The 6th Ural Industrial Biennial of Contemporary Art

When back in January we first started working on the next Biennial theme, our team was discussing the topics of corporeality, touch and the right to touch, and at the time we couldn’t have imagined the upcoming pandemic and the world’s transformation into the battlefield we find ourselves in today, discouraged, cut off from the physical reality, and drowning in the swamp of rumors, alarming news, and comments.

The last Biennial theme was Immortality. We studied the theories of cosmists inviting us to consider the ultimate stake, eternal life; we considered the alternative future scenarios; we sought for ways to talk about devastating existential experiences. Our team strived to elicit clear and personal messages from the incapacitating abstract notion of immortality. While trying to preserve this innermost attitude without sliding into pathos, we arrived at the theme of corporeality. Further discussions led us to the yearning to understand personal experience. We raised such questions as the awareness of the physical boundaries and capabilities of one’s body, the experience of physical interactions with others.

And while during the first meetings on the upcoming Biennial theme we were focusing our attention on the shifting conventions of interpersonal communication, #metoo, the mechanics of gestures, now we are facing the unambiguous impossibility of contact. The sensations and actions that once seemed indefeasible—to hug a loved one, to mechanically touch one’s own face, to push a door open with a bare hand, to pay cash—are now temporarily inaccessible to us.

Habitual minimal gestures that constitute the fabric of our everyday life have been cut out. Similar gaps are now found in the complex market systems that serve our comfort. The “customer’s sense of touch” that manifested, according to anthropologist Maria Pirogovskaya, in the 20th and 21st centuries is no longer possible.

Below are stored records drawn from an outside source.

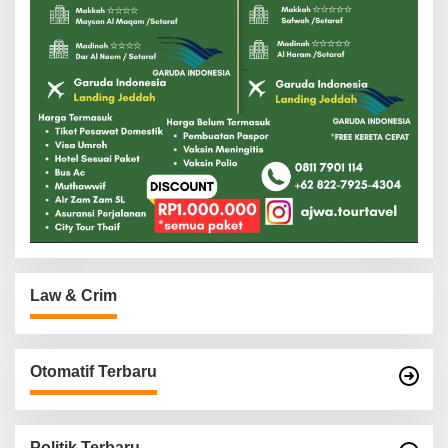
Law & Crim
Otomatif Terbaru
Politik Terbaru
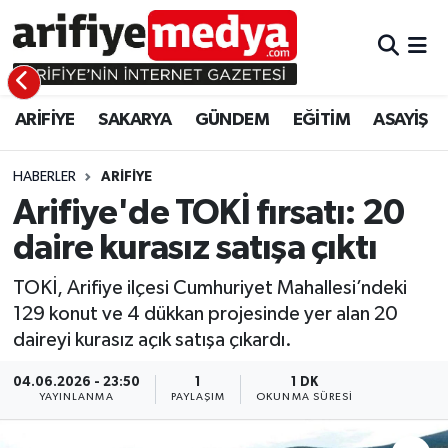
ARİFİYE
ARİFİYE
Sakarya Hava Durumu
ARİFİYE
SAKARYA
GÜNDEM
EĞİTİM
ASAYİŞ
SAKARYA
GÜNDEM
Sakarya Namaz Vakitleri
GÜNDEM
EĞİTİM
Sakarya Trafik Yoğunluk Haritası
HABERLER
ARİFİYE
Arifiye'de TOKİ fırsatı: 20
EĞİTİM
EKONOMİ
Süper Lig Puan Durumu ve Fikstür
daire kurasız satışa çıktı
ASAYİŞ
ASAYİŞ
Tüm Manşetler
TOKİ, Arifiye ilçesi Cumhuriyet Mahallesi’ndeki
129 konut ve 4 dükkan projesinde yer alan 20
EKONOMİ
Son Dakika Haberleri
daireyi kurasız açık satışa çıkardı.
Haber Arşivi
04.06.2026 - 23:50
1
1 DK
YAYINLANMA
PAYLAŞIM
OKUNMA SÜRESI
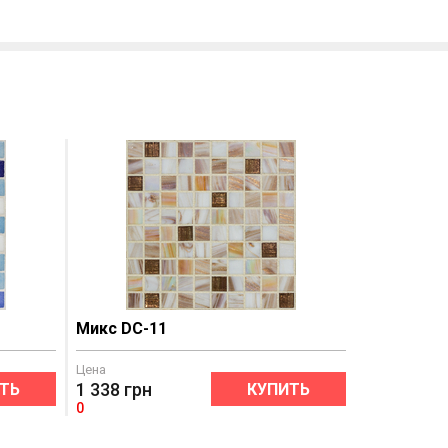
Микс DC-11
Цена
1 338
грн
ТЬ
КУПИТЬ
0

We can only touch those who happened to be shut in with us when the “high alert regime” was put in place—if we’re even lucky enough to be at home and share the experience with someone.

Sociologist Richard Sennett wrote in his work Flesh and Stone: “the modern mobile individual has suffered a kind of tactile crisis: motion has helped desensitize the body.” But now this mobility has been forcibly limited and the tactile crisis is combined with the crisis of movement.

Commentators of the present, from rapper Ice-T to philosopher Giorgio Agamben, direct our attention to the triumph of biopolitics, comparing our collective experience to being trapped in a spaceship, a hermit’s abode or a solitary cell. The images of the present and the past, designed to illustrate the universal disconnect from the benefits of the global world, refer us to the societies of control. So far, it is very rare to see a researcher or an artist to suggest a bold image of the future where the cascading consequences of this major breakdown have been overcome.

The lack of a global vision is compensated by tactical decisions. We see a lot of initiatives of mutual assistance and grass-roots support of various groups: artists, senior citizens, food delivery people, doctors and musicians. Humanity manifests itself through the cracks of institutional, bacteriological and geographical barriers.

And we would like to keep both the confusion and hope in our sight; both the baffled immobility and the instant mobilization of resources. No matter what transpires next, the experience of the current situation with the global suspension and the impossibility of intimacy will be imprinted in our further everyday life. We do not know what will happen in 2021, but we believe that by the time the 6th Biennial is launched, we will arrive at an understanding of the time we find ourselves in and will know whether we can hold our hope for embracing or whether we should still refrain from it.